Start with a bang...

Fuses give an enjoyable anticipation like Mission Impossible. This was exciting with four lit at the same time. You know they are going to kick off, but you don't know exactly when, so it still makes you jump when the charges blow. With four going off in quick succession, it got smoky. Safety goggles were provided. 

Immature opening mechanisms...

Of course, all good gift boxes should have twisty wooden heads that mildly insultingly caricatured their recipient to open them and - also of course - they should have some sort of vaguely offensive and unexpected interjection (or is that just me?)

Here's another one...


The build for the crackers involved woodcarving, box-building and making a lock mechanism.

Carving the heads

Now these things start as scrawls...

And then start again as logs...
This is a section of an oak branch.

This was held in place in the vice with a squared oak block screwed onto the bottom.

The screws are about 2" long. The screw holes need pilot holes in the log, or the log will split along the grain. The wooden block holes also need countersinking or the block will split.

Here's a side view.

Roughing out

For each caricature head I had drawn a rough sketch like he one above, to fix the design in my mind. When carving, I almost always do this.  It allows me to be able to see what it will look like when carved. The job then is to cut out the wood to reach the design in my brain.

The first job is to rough out the basic form, but without any detail.
The tool for this is the awesome Arbortech. A lovely tool to use and its power makes this no real physical effort and allows you to be surprisingly subtle. You can almost stroke off the wood.

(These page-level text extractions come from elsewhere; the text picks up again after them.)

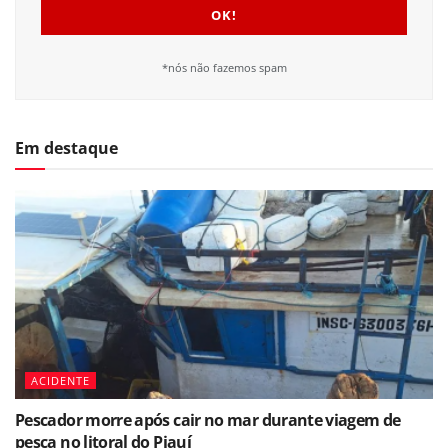
*nós não fazemos spam
Em destaque
ACIDENTE
Pescador morre após cair no mar durante viagem de
pesca no litoral do Piauí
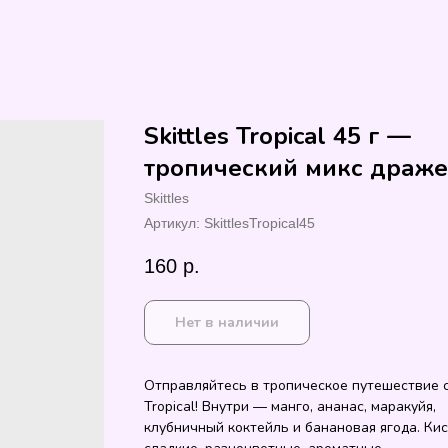
Skittles Tropical 45 г —
тропический микс драже
Skittles
Артикул:
SkittlesTropical45
160
р.
Нет в наличии
Отправляйтесь в тропическое путешествие с 
Tropical! Внутри — манго, ананас, маракуйя,
клубничный коктейль и банановая ягода. Ки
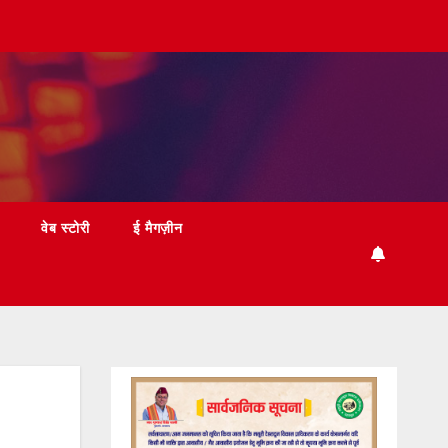
वेब स्टोरी
ई मैगज़ीन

The eye and ear protection is essential though. oak chips are rock hard and fire off at high velocity.

This means a protective cordon needed to be built to keep out inquisitive Betty pug...

This head used the natural shape of a sub-branch as the nose.

You can see before and after here...

After a little while, the shape emerges. It is important to block out the basic form. No attempt at detail should be made here until the shape is established.

A little while later. By this point, I'd started using the rotary carving burrs in the die grinders (top two tools). They are able to get in and make subtle concave shapes that the Arbortech is too big to do.

This head is only about 6" high, so you need the more delicate die grinder. Having said that, they are also pretty powerful tools, so it is not a lot of physical effort. It is more about having a good grip and being subtle to stop the burrs grabbing the wood and careering off across the face of the carving.

From the other side...

Once roughed out, the basic features of the face were sketched onto it as a carving guide.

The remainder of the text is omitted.